::: Records supplied :::

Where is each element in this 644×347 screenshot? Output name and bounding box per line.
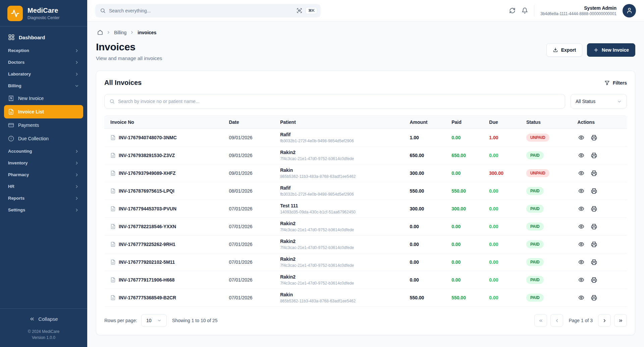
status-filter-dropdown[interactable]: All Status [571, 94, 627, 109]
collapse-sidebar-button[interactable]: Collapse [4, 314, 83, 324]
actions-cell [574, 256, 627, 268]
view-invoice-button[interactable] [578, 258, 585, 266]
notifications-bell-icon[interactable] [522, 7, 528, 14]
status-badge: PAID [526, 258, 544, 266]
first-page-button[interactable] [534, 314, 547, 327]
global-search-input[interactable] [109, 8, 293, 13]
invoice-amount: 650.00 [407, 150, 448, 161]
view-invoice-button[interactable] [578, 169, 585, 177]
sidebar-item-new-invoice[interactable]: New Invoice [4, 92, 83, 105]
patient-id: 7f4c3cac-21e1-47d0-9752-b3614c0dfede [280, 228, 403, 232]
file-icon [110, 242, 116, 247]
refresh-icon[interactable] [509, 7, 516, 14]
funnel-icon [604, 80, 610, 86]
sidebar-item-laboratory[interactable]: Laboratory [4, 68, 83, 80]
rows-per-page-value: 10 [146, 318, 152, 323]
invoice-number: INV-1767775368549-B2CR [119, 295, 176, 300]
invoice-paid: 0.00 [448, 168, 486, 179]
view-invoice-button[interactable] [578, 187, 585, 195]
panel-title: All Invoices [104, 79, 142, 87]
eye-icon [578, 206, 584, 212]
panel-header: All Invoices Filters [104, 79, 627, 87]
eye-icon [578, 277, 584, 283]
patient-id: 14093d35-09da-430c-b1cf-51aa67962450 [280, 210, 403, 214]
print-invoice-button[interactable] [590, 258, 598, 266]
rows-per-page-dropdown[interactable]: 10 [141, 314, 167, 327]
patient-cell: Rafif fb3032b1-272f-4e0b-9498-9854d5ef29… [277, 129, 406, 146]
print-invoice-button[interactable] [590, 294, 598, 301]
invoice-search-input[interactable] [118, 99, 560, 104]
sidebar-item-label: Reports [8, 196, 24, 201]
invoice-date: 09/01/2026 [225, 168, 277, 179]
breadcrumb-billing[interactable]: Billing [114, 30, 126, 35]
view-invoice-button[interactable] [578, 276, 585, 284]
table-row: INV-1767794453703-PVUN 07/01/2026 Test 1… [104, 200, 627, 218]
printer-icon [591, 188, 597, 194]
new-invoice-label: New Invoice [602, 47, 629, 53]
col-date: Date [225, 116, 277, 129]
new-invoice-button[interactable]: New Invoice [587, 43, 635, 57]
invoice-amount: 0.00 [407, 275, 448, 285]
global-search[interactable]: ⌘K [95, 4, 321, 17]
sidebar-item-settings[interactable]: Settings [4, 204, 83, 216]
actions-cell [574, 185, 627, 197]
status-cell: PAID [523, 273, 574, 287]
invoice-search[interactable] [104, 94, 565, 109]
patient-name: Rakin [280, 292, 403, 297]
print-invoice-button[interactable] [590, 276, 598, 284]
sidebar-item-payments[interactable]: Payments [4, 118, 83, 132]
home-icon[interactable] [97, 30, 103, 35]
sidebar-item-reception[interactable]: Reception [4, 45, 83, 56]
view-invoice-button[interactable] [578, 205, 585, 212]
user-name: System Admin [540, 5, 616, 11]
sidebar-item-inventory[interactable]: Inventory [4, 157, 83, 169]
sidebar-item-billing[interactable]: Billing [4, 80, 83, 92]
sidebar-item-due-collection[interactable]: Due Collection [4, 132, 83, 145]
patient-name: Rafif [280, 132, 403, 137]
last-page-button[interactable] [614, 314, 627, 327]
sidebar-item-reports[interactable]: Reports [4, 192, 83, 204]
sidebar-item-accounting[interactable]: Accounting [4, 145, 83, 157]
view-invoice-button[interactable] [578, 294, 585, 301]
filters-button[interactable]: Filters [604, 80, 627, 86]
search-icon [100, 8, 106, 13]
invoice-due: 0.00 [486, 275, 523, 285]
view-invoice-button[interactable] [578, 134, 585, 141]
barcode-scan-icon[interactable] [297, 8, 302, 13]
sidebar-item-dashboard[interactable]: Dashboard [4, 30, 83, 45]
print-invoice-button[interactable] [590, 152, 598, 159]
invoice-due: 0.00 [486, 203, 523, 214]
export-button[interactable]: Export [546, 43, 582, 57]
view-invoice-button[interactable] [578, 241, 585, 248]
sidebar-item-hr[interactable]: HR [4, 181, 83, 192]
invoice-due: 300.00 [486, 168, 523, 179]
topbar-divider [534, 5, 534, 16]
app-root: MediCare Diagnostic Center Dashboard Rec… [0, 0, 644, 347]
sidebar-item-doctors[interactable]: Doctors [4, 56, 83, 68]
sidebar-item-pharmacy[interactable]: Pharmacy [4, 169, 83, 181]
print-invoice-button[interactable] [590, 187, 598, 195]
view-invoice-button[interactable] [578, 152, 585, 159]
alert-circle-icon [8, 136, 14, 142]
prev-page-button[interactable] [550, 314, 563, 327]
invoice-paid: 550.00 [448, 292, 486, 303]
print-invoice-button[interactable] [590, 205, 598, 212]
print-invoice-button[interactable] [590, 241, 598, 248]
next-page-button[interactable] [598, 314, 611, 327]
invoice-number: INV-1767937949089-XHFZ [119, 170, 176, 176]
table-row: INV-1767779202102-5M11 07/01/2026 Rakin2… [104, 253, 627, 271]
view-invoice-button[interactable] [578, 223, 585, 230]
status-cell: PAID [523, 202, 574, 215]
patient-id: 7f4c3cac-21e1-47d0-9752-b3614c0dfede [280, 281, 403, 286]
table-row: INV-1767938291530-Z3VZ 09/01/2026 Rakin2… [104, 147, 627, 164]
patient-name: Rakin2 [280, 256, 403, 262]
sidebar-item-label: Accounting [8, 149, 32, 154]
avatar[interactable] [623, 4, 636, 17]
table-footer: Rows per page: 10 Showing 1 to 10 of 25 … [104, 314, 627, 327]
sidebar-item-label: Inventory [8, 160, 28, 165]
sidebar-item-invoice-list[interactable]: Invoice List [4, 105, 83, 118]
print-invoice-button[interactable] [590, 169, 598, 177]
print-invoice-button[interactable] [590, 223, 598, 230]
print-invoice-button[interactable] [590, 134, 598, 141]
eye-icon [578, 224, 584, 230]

:::
::: Records supplied :::

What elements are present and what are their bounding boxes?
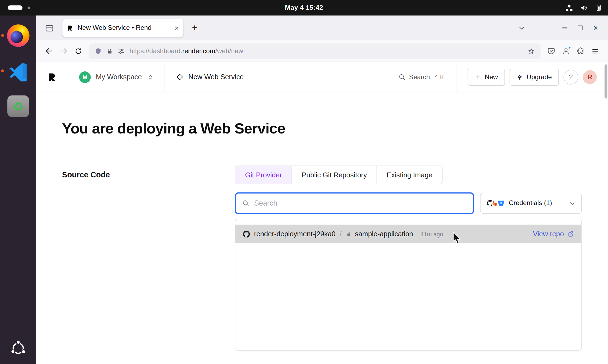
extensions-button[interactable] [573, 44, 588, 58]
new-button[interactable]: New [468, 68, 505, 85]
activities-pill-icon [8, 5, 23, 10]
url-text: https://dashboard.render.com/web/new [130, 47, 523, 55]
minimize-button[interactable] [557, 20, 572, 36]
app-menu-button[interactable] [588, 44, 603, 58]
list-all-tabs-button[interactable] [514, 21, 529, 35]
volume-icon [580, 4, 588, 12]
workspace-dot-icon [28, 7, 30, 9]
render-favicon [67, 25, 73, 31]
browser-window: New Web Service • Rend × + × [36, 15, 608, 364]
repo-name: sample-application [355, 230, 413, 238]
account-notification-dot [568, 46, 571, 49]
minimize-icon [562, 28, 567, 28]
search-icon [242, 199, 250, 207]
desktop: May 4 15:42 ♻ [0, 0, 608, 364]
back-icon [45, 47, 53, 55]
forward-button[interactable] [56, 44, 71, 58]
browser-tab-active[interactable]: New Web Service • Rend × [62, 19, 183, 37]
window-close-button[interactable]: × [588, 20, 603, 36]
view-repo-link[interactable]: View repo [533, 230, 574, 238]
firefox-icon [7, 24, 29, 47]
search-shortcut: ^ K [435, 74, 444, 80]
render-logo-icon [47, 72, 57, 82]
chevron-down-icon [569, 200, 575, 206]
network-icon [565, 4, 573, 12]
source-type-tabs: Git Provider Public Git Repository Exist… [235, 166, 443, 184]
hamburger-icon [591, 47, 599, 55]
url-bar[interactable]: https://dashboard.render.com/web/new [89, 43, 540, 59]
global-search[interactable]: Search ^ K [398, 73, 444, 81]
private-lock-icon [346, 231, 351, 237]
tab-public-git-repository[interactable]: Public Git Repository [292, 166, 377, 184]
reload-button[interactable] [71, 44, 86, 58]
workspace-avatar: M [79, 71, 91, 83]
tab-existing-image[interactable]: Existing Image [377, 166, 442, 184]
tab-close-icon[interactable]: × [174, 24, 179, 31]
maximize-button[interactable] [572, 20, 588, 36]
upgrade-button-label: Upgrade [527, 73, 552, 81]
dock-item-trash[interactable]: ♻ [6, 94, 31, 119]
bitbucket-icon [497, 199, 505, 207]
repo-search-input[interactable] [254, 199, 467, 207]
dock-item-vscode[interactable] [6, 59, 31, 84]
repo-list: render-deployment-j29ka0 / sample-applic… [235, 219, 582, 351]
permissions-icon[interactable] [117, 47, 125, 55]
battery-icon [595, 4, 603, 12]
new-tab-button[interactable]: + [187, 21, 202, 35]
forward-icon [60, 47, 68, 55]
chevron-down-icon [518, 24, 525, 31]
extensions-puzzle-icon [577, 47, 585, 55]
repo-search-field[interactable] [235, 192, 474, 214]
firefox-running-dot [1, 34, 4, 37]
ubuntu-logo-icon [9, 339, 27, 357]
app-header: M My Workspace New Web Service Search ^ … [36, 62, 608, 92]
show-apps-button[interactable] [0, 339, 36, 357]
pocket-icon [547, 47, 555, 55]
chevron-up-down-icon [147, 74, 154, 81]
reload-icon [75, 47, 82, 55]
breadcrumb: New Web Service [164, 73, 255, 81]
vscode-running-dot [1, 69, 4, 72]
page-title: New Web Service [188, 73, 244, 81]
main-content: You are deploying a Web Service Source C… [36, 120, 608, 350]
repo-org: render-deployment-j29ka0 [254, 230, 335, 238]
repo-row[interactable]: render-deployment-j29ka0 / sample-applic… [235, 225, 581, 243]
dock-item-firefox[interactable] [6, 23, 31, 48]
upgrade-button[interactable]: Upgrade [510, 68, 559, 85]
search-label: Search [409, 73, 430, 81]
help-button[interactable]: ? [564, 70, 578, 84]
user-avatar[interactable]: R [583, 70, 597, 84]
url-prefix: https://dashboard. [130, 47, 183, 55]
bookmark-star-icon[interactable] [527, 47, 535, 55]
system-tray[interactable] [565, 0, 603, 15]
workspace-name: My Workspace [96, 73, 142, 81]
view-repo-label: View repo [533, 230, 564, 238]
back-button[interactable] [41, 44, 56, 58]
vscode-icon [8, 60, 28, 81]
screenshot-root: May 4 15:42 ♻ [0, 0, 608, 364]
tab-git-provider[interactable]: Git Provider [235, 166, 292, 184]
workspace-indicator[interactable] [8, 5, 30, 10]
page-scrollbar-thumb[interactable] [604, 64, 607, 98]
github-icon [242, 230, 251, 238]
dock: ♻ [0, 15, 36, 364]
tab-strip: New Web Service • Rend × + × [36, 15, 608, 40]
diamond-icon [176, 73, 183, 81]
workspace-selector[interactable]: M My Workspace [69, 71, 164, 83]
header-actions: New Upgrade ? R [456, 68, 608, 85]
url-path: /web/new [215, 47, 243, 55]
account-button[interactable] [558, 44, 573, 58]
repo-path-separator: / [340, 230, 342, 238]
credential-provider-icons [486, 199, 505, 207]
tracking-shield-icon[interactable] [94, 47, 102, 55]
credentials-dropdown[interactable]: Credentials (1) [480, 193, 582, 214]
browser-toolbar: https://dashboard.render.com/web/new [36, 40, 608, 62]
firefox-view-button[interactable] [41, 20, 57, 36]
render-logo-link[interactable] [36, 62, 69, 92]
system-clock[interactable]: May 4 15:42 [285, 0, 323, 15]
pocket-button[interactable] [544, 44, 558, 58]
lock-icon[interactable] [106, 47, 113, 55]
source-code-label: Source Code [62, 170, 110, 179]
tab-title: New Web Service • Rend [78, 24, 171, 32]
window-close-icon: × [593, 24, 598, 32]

:::

* Work to complete *
The lines above that hold the string "list" are to be located and copied.

* Exercise response *
sidebar-item-invoice-list[interactable]: Invoice List [4, 105, 83, 118]
list-all-tabs-button[interactable] [514, 21, 529, 35]
repo-list: render-deployment-j29ka0 / sample-applic… [235, 219, 582, 351]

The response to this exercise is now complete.